Uscimmo dall'aula entusiasti.
Era la prima volta che assistevo a dei veri e propri incantesimi. Mia mamma era sempre stata poco propensa all'uso della magia, la usava solamente per curarsi dai graffi lasciati dagli artigli degli ippogrifi più agitati o, talvolta, per riparare qualche danno provocato dai miei esperimenti.
Ma c'era ancora una questione da risolvere:
- Colin, quel professore ha ancora il mio asticello. Dobbiamo recuperarlo. -
- Una missione di salvataggio? Conta su di me! -
E con gli angoli della bocca piegati nel suo solito sorriso, sparì, in ritardo per un'altra lezione.
Non ero riuscito a parlargli di tutto quello che mi assillava, ma non c'era fretta. Avrei avuto tutto il tempo per chiedergli che cosa fosse un padre.

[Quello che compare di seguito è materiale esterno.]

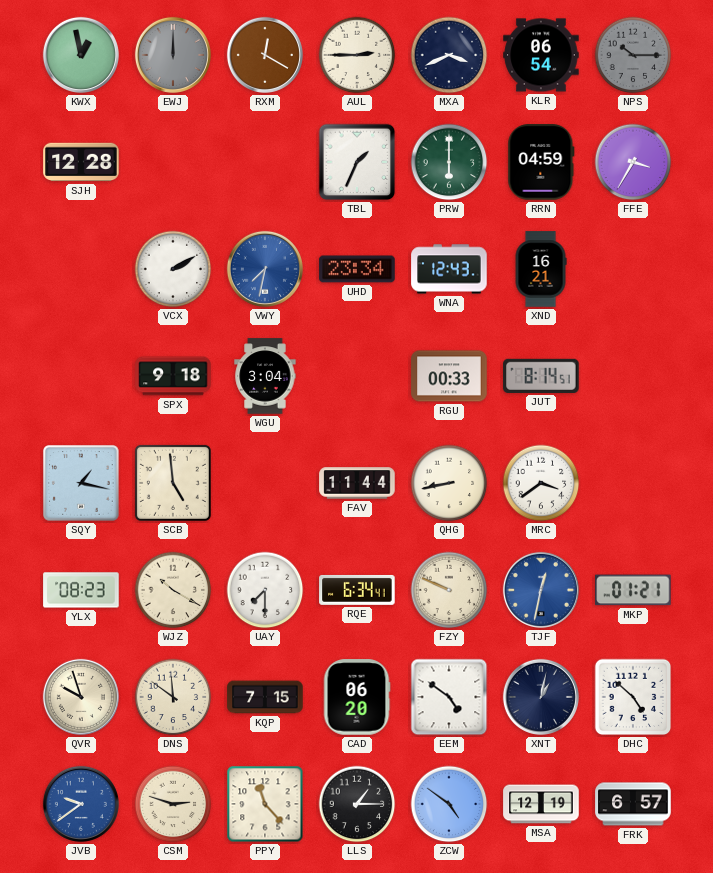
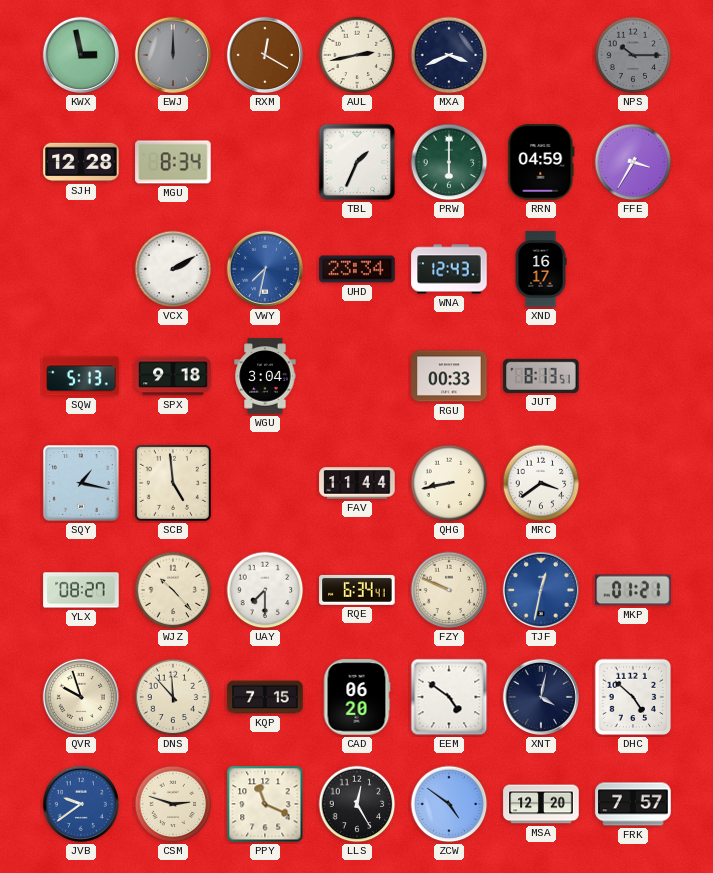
KWX: 12:58 -> 2:58
AUL: 2:45 -> 2:43
KLR: 06:54 -> none
MGU: none -> 8:34
XND: 16:21 -> 16:17
SQW: none -> 5:13
JUT: 8:14 -> 8:13
YLX: 08:23 -> 08:27
WJZ: 10:20 -> 10:23
DNS: 11:51 -> 11:53
XNT: 1:02 -> 4:02
PPY: 11:23 -> 11:19
LLS: 1:15 -> 12:25
MSA: 12:19 -> 12:20
FRK: 6:57 -> 7:57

Oggi trattengo a stento le risate a immaginare un ragazzino di undici anni che non sa cosa sia la figura paterna. Rido pensando che quel ragazzino ero io. Ma avevo avuto una vita così fuori dall'ordinario, che forse potevo essere perdonato per questa mia carente conoscenza della vita.
Imboccai così il corridoio opposto per raggiungere il giardino, dove avrei partecipato alla mia prima lezione di volo.
Mi ero anche dimenticato di mettere Colin a parte del mio piano per osservare un Erkling da vicino, il che avrebbe significato introdursi nella Foresta Proibita.
Totalmente ignaro ero della figura esile che mi seguiva, sparendo tra le ombre con quel suo modo di muoversi quasi fluttuante che la faceva passare inosservata, come se un istante tutti potessero vederla, e l'istante dopo no.